What you are asked to do:
Copy out exactly the lines below that run from the one holding "vacuum at 70" to the one holding "of the original conditioned mass.", keeping both of those lines and no others.

....

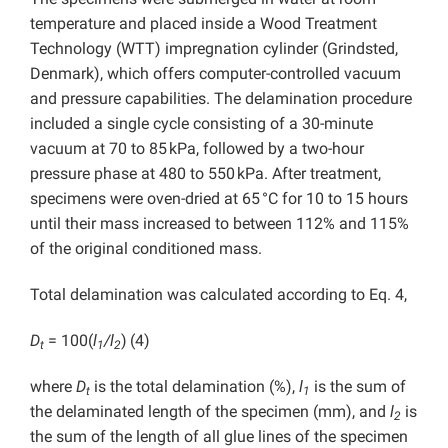
temperature and placed inside a Wood Treatment
Technology (WTT) impregnation cylinder (Grindsted,
Denmark), which offers computer-controlled vacuum
and pressure capabilities. The delamination procedure
included a single cycle consisting of a 30-minute
vacuum at 70 to 85 kPa, followed by a two-hour
pressure phase at 480 to 550 kPa. After treatment,
specimens were oven-dried at 65 °C for 10 to 15 hours
until their mass increased to between 112% and 115%
of the original conditioned mass.
Total delamination was calculated according to Eq. 4,
D
= 100(
l
/l
)
(4)
t
1
2
where
D
is the total delamination (%),
l
is the sum of
t
1
the delaminated length of the specimen (mm), and
l
is
2
the sum of the length of all glue lines of the specimen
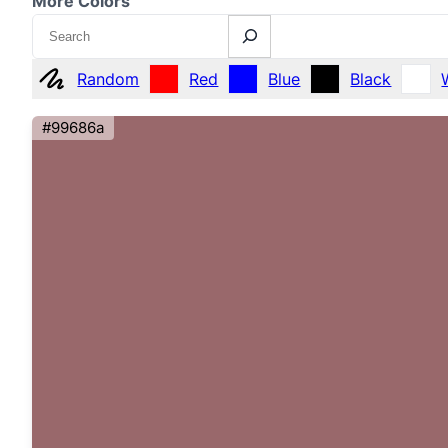
More Colors
Search
Random
Red
Blue
Black
#99686a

....

Task result:
vacuum at 70 to 85 kPa, followed by a two-hour
pressure phase at 480 to 550 kPa. After treatment,
specimens were oven-dried at 65 °C for 10 to 15 hours
until their mass increased to between 112% and 115%
of the original conditioned mass.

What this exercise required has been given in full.